Why did George H.W. Bush pick Sotomayor for the courts?

At the Sotomayor announcement ceremony today, President Obama emphasized the fact that his new Supreme Court nominee was first chosen for the federal bench by a Republican, the first President Bush. “It’s a measure of her qualities and her qualifications that Judge Sotomayor was nominated to the U.S. District Court by a Republican president, George H.W. Bush, and promoted to the Federal Court of Appeals by a Democrat, Bill Clinton,” the president said. The message was clear: Sotomayor is a judicial moderate with great experience and appeal to both sides of the ideological spectrum.

Which leads to a question: Just why did the first President Bush nominate Sotomayor to the U.S. District Court for the Southern District of New York?  The answer, after discussing the issue with veterans of the first Bush administration, is pure politics, with a generous helping of horse-trading thrown in.
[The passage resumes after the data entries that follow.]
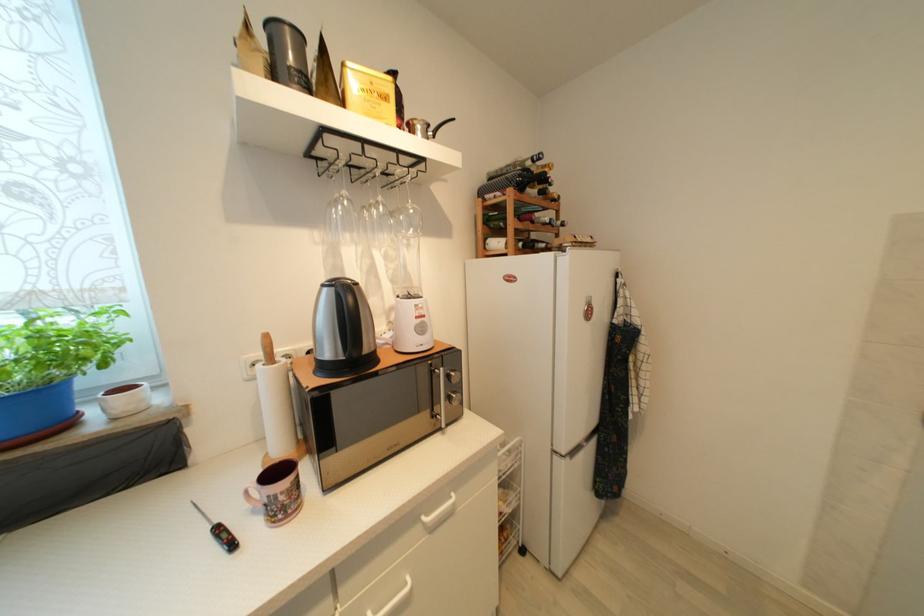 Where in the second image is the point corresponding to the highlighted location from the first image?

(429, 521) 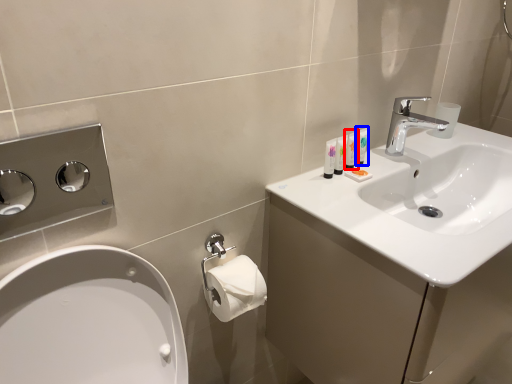 Question: Which of the following is the farthest to the observer, mouthwash (highlighted by a red box) or mouthwash (highlighted by a blue box)?

Choices:
 (A) mouthwash
 (B) mouthwash

Answer: (B) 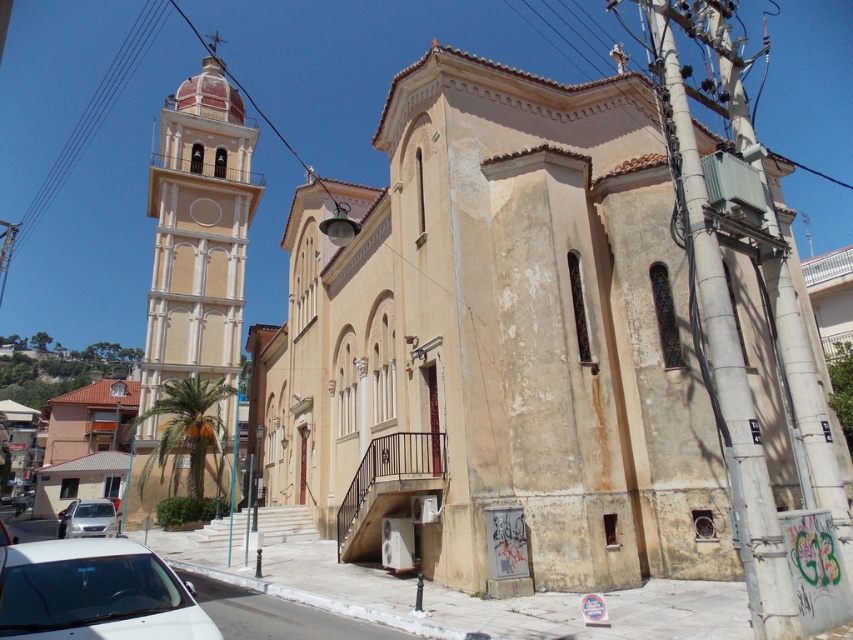 Question: Based on their relative distances, which object is nearer to the beige stucco bell tower at left?

Choices:
 (A) satin silver sedan at lower left
 (B) white matte car at lower left

Answer: (A)

Question: Is beige stucco bell tower at left behind white matte car at lower left?

Choices:
 (A) yes
 (B) no

Answer: (A)

Question: Is beige stucco church at center bigger than beige stucco bell tower at left?

Choices:
 (A) no
 (B) yes

Answer: (B)

Question: Is beige stucco church at center further to camera compared to white matte car at lower left?

Choices:
 (A) yes
 (B) no

Answer: (A)

Question: Which of the following is the closest to the observer?

Choices:
 (A) beige stucco bell tower at left
 (B) satin silver sedan at lower left

Answer: (B)

Question: Which of the following is the farthest from the observer?

Choices:
 (A) (161, 172)
 (B) (328, 208)
 (C) (189, 589)

Answer: (A)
The first thing you have to understand is how judges are nominated to the federal district courts, which are below the circuit courts of appeal and the Supreme Court.  The higher courts are often the stage for ideologically-based confirmation fights.  The lower district courts, are, in the words of one former Bush official, “darn near patronage jobs.”  Senators, even those in the opposing party from the White House, wield great power over who is nominated to the district court seats in their states.  And in 1991, when Sotomayor was nominated, the Senate was controlled by Democrats, and the two senators from New York were Democrat Daniel Patrick Moynihan and Republican Alphonse D’Amato.

By a number of accounts, Moynihan and D’Amato had a longstanding arrangement.  “It was a special deal whereby D’Amato agreed to defer to the pick of Moynihan for one out of every four district court seats,” another former Bush official told me.  “That was a deal that preceded President Bush I, so basically Moynihan was picking one of four district court nominees.”  That deal stood even though Republicans controlled the White House and thus (theoretically) the right to choose judges for the federal courts.

And at that moment, in 1991, it was Moynihan’s turn to choose, and his choice was Sotomayor.  There is no evidence that anyone in the Bush I White House or Justice Department thought Sotomayor was a conservative, or even a moderate, but no one wanted a fight with Moynihan. “She was not our first choice,” recalls a third Bush I official, “but she was someone who was, if we were going to get a nominee confirmed to that position — essentially someone we had to go with.”

Note: This has been corrected to reflect that Sotomayor was nominated in 1991, although her confirmation did not come until 1992.